Под колыбельку не залезешь, у нее широкие качающиеся ножки, Агата между ними не поместится. Она просовывает руку как можно дальше и шарит ладонью по ковру: никаких рваных краев, ничего такого, никакого разлома. Агата садится и со вздохом отводит прядь с потного лба. Ей уже понятно, что сейчас придется делать, — но очень, очень, очень, очень не хочется. На секунду у нее мелькает мысль о том, что можно, в конце-концов, ничего не делать, что она не обязана, что можно просто соврать себе, будто ничего она не услышала, прижимаясь ухом к полу в андрюшиной комнате. Это такая приятная мысль, что Агата позволяет себе ее посидеть и подумать ее номножко. Потом она вспоминает, как мама вчера стояла на кухне, прижавшись лбом к холодному стеклу, закрыв глаза, думая о том, почему все время плачет Андрей. Агата возвращается к себе в комнату.

 

Зажав в руке светящийся телефон, Агата лезет под кровать. Под кроватью она находит старую скакалку, очень старательно привязывает ее одним концом к ножке кровати и несколько раз дергает для проверки. Агата совершенно не умеет лазить по канату, ненавидит, когда в школе ее заставляют это делать, всегда болтается на канате, как огромная дурацкая лампочка, — хотя вообще-то Агата очень сильная и часто бегает наперегонки с мальчишками, и еще вопрос, кто кого. Тем более агата сомневается, что сумеет лезть по скакалке, но никакого лучшего плана она придумать не может, а времени у нее совсем мало. Зажав в зубах телефон, Агата садится на край проема. Чудище ложится на ковер, засовывает голову под кровать и недоуменно смотрит на Агату.

 

— Лучше бы помогал, — говорит Агата с упреком, хотя и не знает, как именно чудище могло бы ей помогать.

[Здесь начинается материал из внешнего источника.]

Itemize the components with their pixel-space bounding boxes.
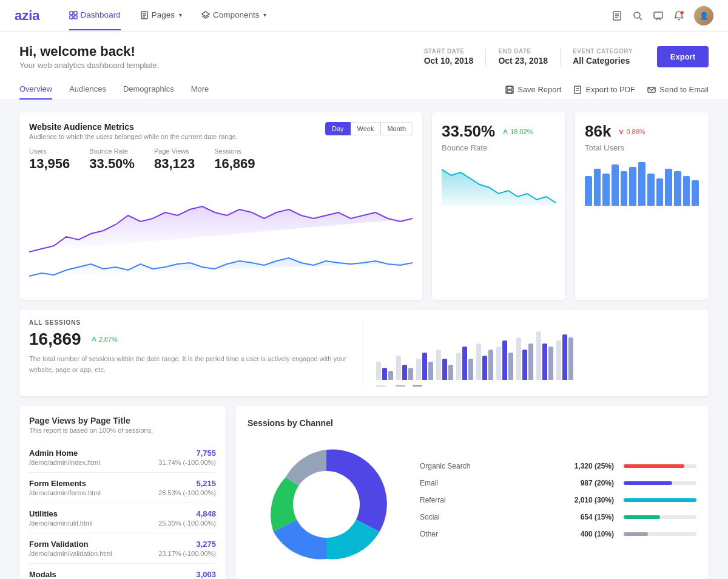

Она садится на край темного проема, накрепко зажав конец скакалки в руке. Ее осеняет, что если бы проем был глубоким, чудище не смогло бы выбраться из него наружу, и ей становится немножко легче. Агата вздыхает зажмуривается и осторожно, царапая бока и попу, сползает вниз.

 

Нора под домом оказывается совсем-совсем мелкой, чтобы оглядеться, Агате приходится присесть на корточки. Здесь и правда очень темно — но сухо и как-то чисто. Телефон начинает пищать: Агата смотрит на экран, от батарейки осталось десять процентов, фонарик здорово ее разряжает. В норе пахнет шерстью, теплом и еще чем-то, неожиданно привычным и хорошим. От того места, где сидит Агата, нора идет влево, в сторону андрюшиной комнаты. Агате ужасно не хочется ползти в эту узкую незнакомую темноту, — телефон садится, придется отпустить скакалку, наверху, в разломе, виднеется встревоженная морда чудища, оно громко дышит и, кажется, здорово беспокоится.

 

— Ну чего ты, — говорит Агата, зажимает телефон в зубах и лезет вперед. И тут же на что-то натыкается на что-то очень знакомое. Она смотрит вниз и видит маленькие белые цветы на синем фоне. Это ее одеяльце, то самое одеяльце, которое должно было стать андрюшиным, но потерялось. Тогда Агата светит вокруг — и видит папин синий свитер, который, по его утверждению, пропал во время переезда. Свитер аккуратно сложен и явно используется вместо подушки, Агатино одеяльце постелено рядом, в стенках норы вырыты маленькие углубления, и Агата видит свою старую бирюзовую чашку, голубые полотенца, с которыми Агата ходила в бассейн и которые, по утверждению мамы, «запихнула невесть куда», забытого старого петрушку, еще какие-то вещи, давно потерянные. Агата ужасно возмущена, она забывает о том, что у нее есть дело, и сердито смотрит на чудище.